Starting from the carboxyl-functionalized Pdots, we were able to react them with either amine-azido or amine-alkyne groups using the standard carboxyl-amine coupling catalyzed by 1-ethyl-3-(3-dimethylaminopropyl)-carbodiimide (EDC).[27] Gel electrophoresis was performed to characterize the formation of different functional groups on the Pdot surface using a 0.7% agarose gel (Figure 1b). Compared with unfunctionalized, bare Pdots, the carboxyl-functionalized Pdots exhibited an apparent increase in mobility in the gel. Dynamic light scattering and transmission electron microscopy (TEM) measurements showed that both the bare and the functionalized Pdots had comparable particle sizes, with an average of ~15 nm in diameter (Figure 1c). Therefore, the high mobility of PSMA-functionalized Pdots indicated the formation of negatively charged carboxyl groups on the Pdot surface. Surface conjugation was performed with different amine-containing molecules (amine-terminated polyethylene glycol (PEG), azide, and alkyne). Dynamic light scattering of the conjugated Pdots showed no obvious change in particle size because the conjugation was with small molecules. However, they exhibited shifted migration bands in the gel as anticipated, due to the reduced charges of the Pdot conjugates compared to the carboxyl-functionalized Pdots. These results clearly indicate successful carboxyl functionalization of the Pdots as well as all the subsequent surface modifications.

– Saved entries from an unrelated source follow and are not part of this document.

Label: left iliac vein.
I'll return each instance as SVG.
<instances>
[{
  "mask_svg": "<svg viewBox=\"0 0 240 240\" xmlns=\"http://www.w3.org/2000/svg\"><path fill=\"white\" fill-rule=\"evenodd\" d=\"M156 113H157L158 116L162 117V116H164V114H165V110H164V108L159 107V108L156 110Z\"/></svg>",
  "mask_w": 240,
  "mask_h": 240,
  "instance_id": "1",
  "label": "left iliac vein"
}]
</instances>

Figure 1d shows a fluorescence assay examining the reactivity of azido-Pdots towards a terminal alkyne group via copper (I)-catalyzed click reaction. When mixed with a copper solution, the azido-Pdots exhibited an emission intensity similar to that of the pure Pdots, confirming that their fluorescence is insensitive to copper ions. A slight decrease in intensity was observed in the mixture of Pdots and alkyne-Alexa 594 (no Cu (I)), but this was primarily due to the inner filter effect rather than direct quenching caused by fluorescence resonance energy transfer (FRET). In contrast, when directly linked to alkyne-Alexa 594 in the presence of Cu (I), the azido-Pdots showed remarkable fluorescence quenching accompanied by an emission peak from the Alexa dye. This spectroscopic change was a direct result of efficient FRET from the PFBT dots to the Alexa dye in close proximity and indicated the effective azide-alkyne click reaction. In addition, we also clicked the azido-Pdots onto alkyne-functionalized silica nanoparticles to convert the optically inert silica particles into highly fluorescent probes. The Pdot-silica conjugates were clearly visible at the single-particle level even on a mercury lamp-illuminated, low-magnification (4×) fluorescent microscope (Figure 1e).

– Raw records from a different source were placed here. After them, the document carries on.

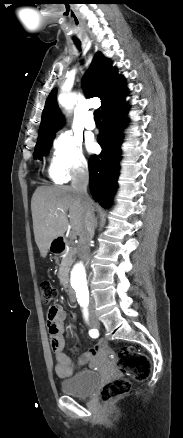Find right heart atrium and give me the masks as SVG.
<instances>
[{
  "instance_id": "right-heart-atrium-1",
  "label": "right heart atrium",
  "mask_w": 183,
  "mask_h": 438,
  "mask_svg": "<svg viewBox=\"0 0 183 438\" xmlns=\"http://www.w3.org/2000/svg\"><path fill=\"white\" fill-rule=\"evenodd\" d=\"M88 167L82 149V142L70 131L60 132L53 140L50 177L57 182L67 181Z\"/></svg>"
}]
</instances>
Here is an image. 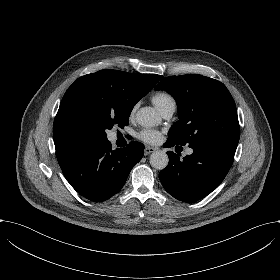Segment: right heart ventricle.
<instances>
[{"instance_id": "1", "label": "right heart ventricle", "mask_w": 280, "mask_h": 280, "mask_svg": "<svg viewBox=\"0 0 280 280\" xmlns=\"http://www.w3.org/2000/svg\"><path fill=\"white\" fill-rule=\"evenodd\" d=\"M151 100L162 113L164 110L170 107L175 108V99L167 92H156L155 94H153Z\"/></svg>"}]
</instances>
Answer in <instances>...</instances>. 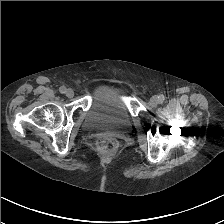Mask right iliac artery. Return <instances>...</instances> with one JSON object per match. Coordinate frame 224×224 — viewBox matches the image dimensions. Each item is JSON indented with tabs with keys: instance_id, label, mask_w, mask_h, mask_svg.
<instances>
[{
	"instance_id": "82829eb1",
	"label": "right iliac artery",
	"mask_w": 224,
	"mask_h": 224,
	"mask_svg": "<svg viewBox=\"0 0 224 224\" xmlns=\"http://www.w3.org/2000/svg\"><path fill=\"white\" fill-rule=\"evenodd\" d=\"M59 91H60V93H62V94L66 93V87H65V86H61V87L59 88Z\"/></svg>"
}]
</instances>
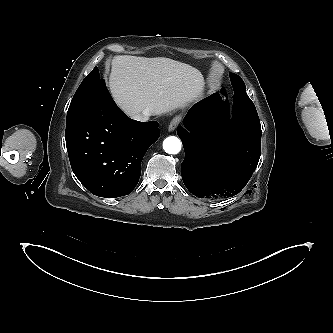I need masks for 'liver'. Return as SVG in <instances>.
Here are the masks:
<instances>
[{
	"label": "liver",
	"mask_w": 333,
	"mask_h": 333,
	"mask_svg": "<svg viewBox=\"0 0 333 333\" xmlns=\"http://www.w3.org/2000/svg\"><path fill=\"white\" fill-rule=\"evenodd\" d=\"M109 88L117 105L130 117L147 110L162 115L201 97V72L173 59L115 56Z\"/></svg>",
	"instance_id": "1"
}]
</instances>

To demonstrate cellular labeling with Pdots and click chemistry, we visualized newly synthesized proteins that were modified by bioorthogonal non-canonical amino-acid tagging (BONCAT). In the BONCAT technique, newly synthesized proteins in cells are metabolically labeled with an azido- (or alkyne-) bearing artificial amino acid. The artificial amino acid endows the proteins with unique chemical functionality that subsequently can be tagged with exogenous probes for detection or isolation in a highly selective manner.[28] Azidohomoalanine (AHA) and homopropargylglycine (HPG) are two artificial amino acids commonly used in this method.[29,30] They are effective surrogates for methionine, an essential amino acid; in the absence of methionine, the cellular synthesis machinery straightforwardly incorporates them into proteins. This approach is operationally similar to the traditional metabolic labeling with radioactive amino acid 35S-methionine. After incorporation, AHA and HPG are susceptible to tagging with exogenous probes, which in our case are the highly fluorescent Pdots for in situ imaging.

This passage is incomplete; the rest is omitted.